• RECORDS FOR THIS EXERCISE:
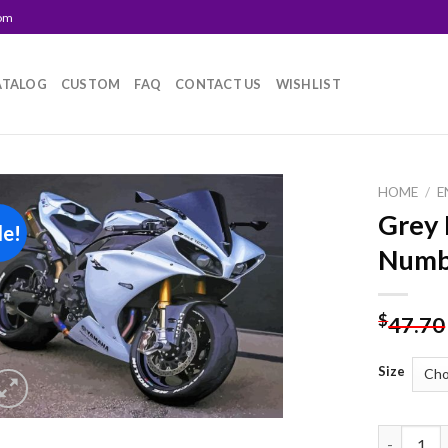
com
ATALOG
CUSTOM
FAQ
CONTACT US
WISHLIST
HOME
/
E
Grey 
le!
Add to
Numb
wishlist
$
47.70
Size
Grey R1 B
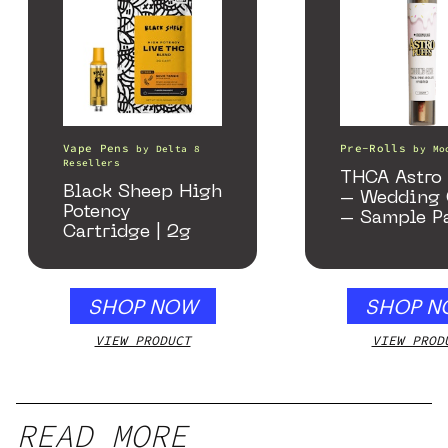
Vape Pens
Pre-Rolls
by
Delta 8
by
Mo
Resellers
THCA Astro 
Black Sheep High
– Wedding 
Potency
– Sample P
Cartridge | 2g
SHOP NOW
SHOP N
VIEW PRODUCT
VIEW PROD
READ MORE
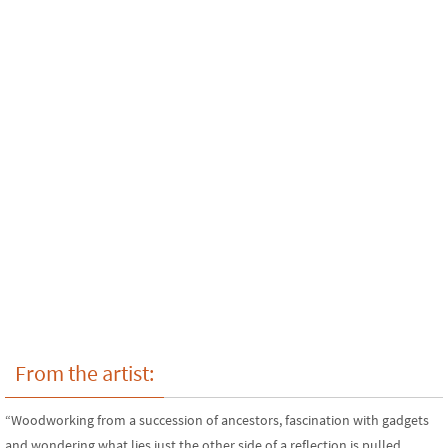
From the artist:
“Woodworking from a succession of ancestors, fascination with gadgets
and wondering what lies just the other side of a reflection is pulled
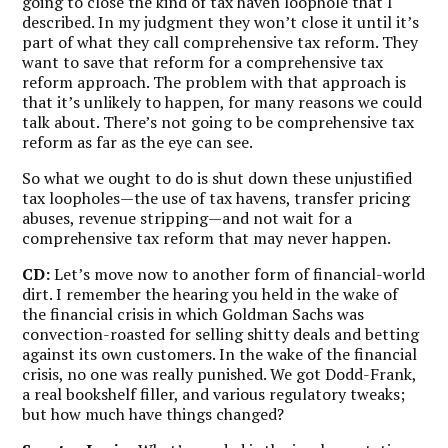
going to close the kind of tax haven loophole that I
described. In my judgment they won’t close it until it’s
part of what they call comprehensive tax reform. They
want to save that reform for a comprehensive tax
reform approach. The problem with that approach is
that it’s unlikely to happen, for many reasons we could
talk about. There’s not going to be comprehensive tax
reform as far as the eye can see.
So what we ought to do is shut down these unjustified
tax loopholes—the use of tax havens, transfer pricing
abuses, revenue stripping—and not wait for a
comprehensive tax reform that may never happen.
CD:
Let’s move now to another form of financial-world
dirt. I remember the hearing you held in the wake of
the financial crisis in which Goldman Sachs was
convection-roasted for selling shitty deals and betting
against its own customers. In the wake of the financial
crisis, no one was really punished. We got Dodd-Frank,
a real bookshelf filler, and various regulatory tweaks;
but how much have things changed?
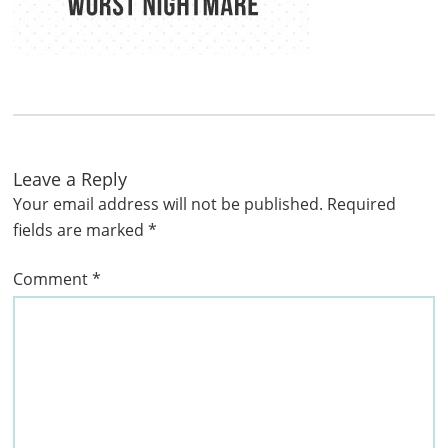
Leave a Reply
Your email address will not be published.
Required
fields are marked
*
Comment
*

• TASK:
Read through the entries above, and wherever a line holds the string "wake", copy it.

• OUTPUT FOR THIS EXERCISE:
dirt. I remember the hearing you held in the wake of
against its own customers. In the wake of the financial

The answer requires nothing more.